Extracted page text data

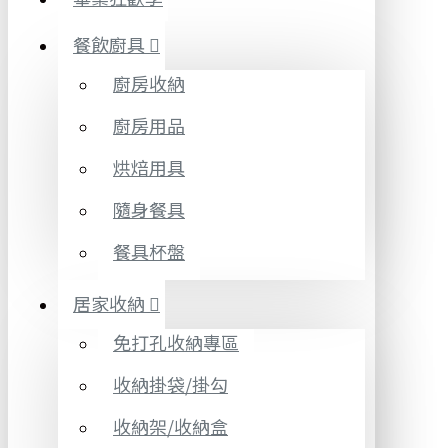
餐飲廚具
廚房收納
廚房用品
烘焙用具
隨身餐具
餐具杯盤
居家收納
免打孔收納專區
收納掛袋/掛勾
收納架/收納盒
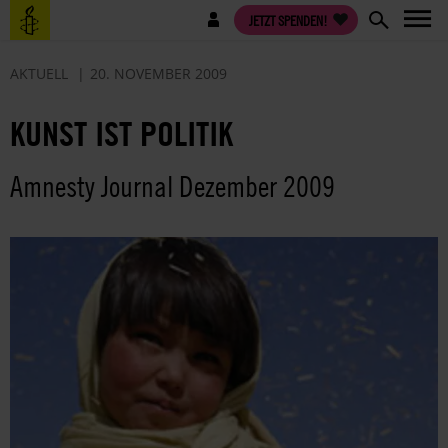
Direkt
Benutzermenü
JETZT SPENDEN!
zum
Inhalt
AKTUELL
20. NOVEMBER 2009
KUNST IST POLITIK
Amnesty Journal Dezember 2009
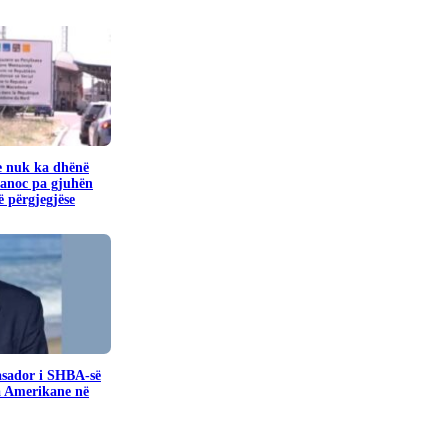
e nuk ka dhënë
banoc pa gjuhën
 përgjegjëse
sador i SHBA-së
a Amerikane në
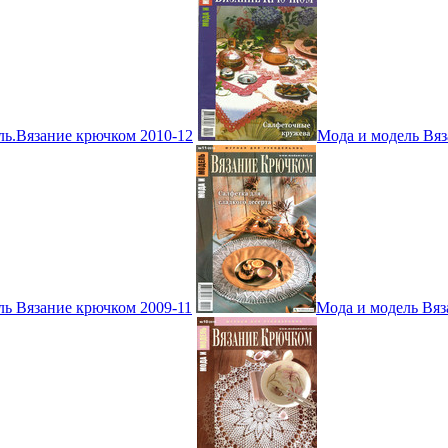
ль.Вязание крючком 2010-12
Мода и модель Вяз
ль Вязание крючком 2009-11
Мода и модель Вяз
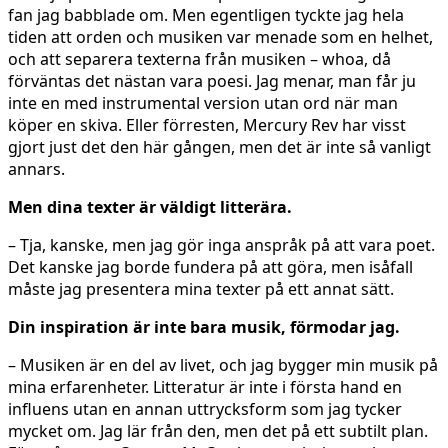
fan jag babblade om. Men egentligen tyckte jag hela
tiden att orden och musiken var menade som en helhet,
och att separera texterna från musiken – whoa, då
förväntas det nästan vara poesi. Jag menar, man får ju
inte en med instrumental version utan ord när man
köper en skiva. Eller förresten, Mercury Rev har visst
gjort just det den här gången, men det är inte så vanligt
annars.
Men dina texter är väldigt litterära.
– Tja, kanske, men jag gör inga anspråk på att vara poet.
Det kanske jag borde fundera på att göra, men isåfall
måste jag presentera mina texter på ett annat sätt.
Din inspiration är inte bara musik, förmodar jag.
– Musiken är en del av livet, och jag bygger min musik på
mina erfarenheter. Litteratur är inte i första hand en
influens utan en annan uttrycksform som jag tycker
mycket om. Jag lär från den, men det på ett subtilt plan.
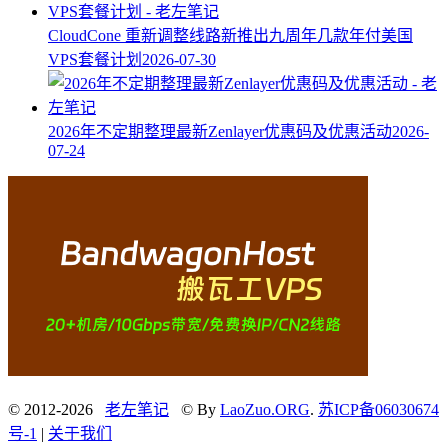
CloudCone 重新调整线路新推出九周年几款年付美国
VPS套餐计划
2026-07-30
2026年不定期整理最新Zenlayer优惠码及优惠活动
2026-
07-24
© 2012-2026
老左笔记
© By
LaoZuo.ORG
.
苏ICP备06030674
号-1
|
关于我们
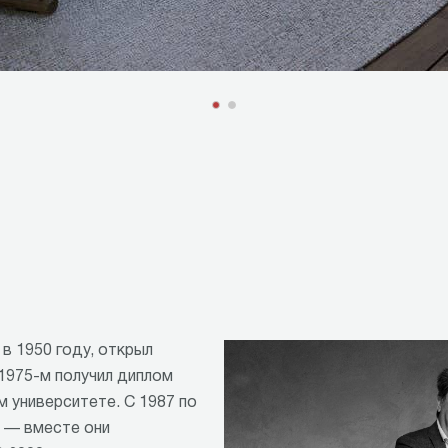
в 1950 году, открыл
 1975-м получил диплом
 университете. С 1987 по
н — вместе они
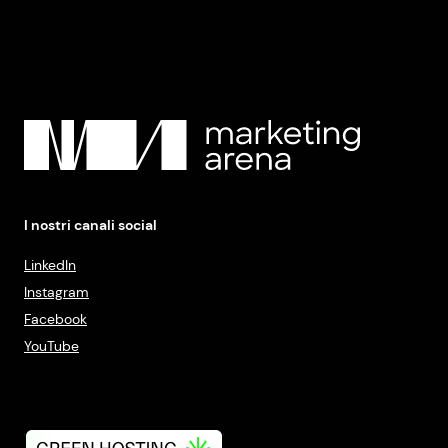
I nostri canali social
LinkedIn
Instagram
Facebook
YouTube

● **WORK ORDER**
Repeat exactly the lines from the one containing "inte en med" to the last line of the records above, including both, and leave out any pictures.

● **OUTPUT FOR THIS TASK**
inte en med instrumental version utan ord när man
köper en skiva. Eller förresten, Mercury Rev har visst
gjort just det den här gången, men det är inte så vanligt
annars.
Men dina texter är väldigt litterära.
– Tja, kanske, men jag gör inga anspråk på att vara poet.
Det kanske jag borde fundera på att göra, men isåfall
måste jag presentera mina texter på ett annat sätt.
Din inspiration är inte bara musik, förmodar jag.
– Musiken är en del av livet, och jag bygger min musik på
mina erfarenheter. Litteratur är inte i första hand en
influens utan en annan uttrycksform som jag tycker
mycket om. Jag lär från den, men det på ett subtilt plan.
CloudCone 重新调整线路新推出九周年几款年付美国
VPS套餐计划
2026-07-30
2026年不定期整理最新Zenlayer优惠码及优惠活动
2026-
07-24
© 2012-2026
老左笔记
© By
LaoZuo.ORG
.
苏ICP备06030674
号-1
|
关于我们
в 1950 году, открыл
 1975-м получил диплом
 университете. С 1987 по
н — вместе они
I nostri canali social
LinkedIn
Instagram
Facebook
YouTube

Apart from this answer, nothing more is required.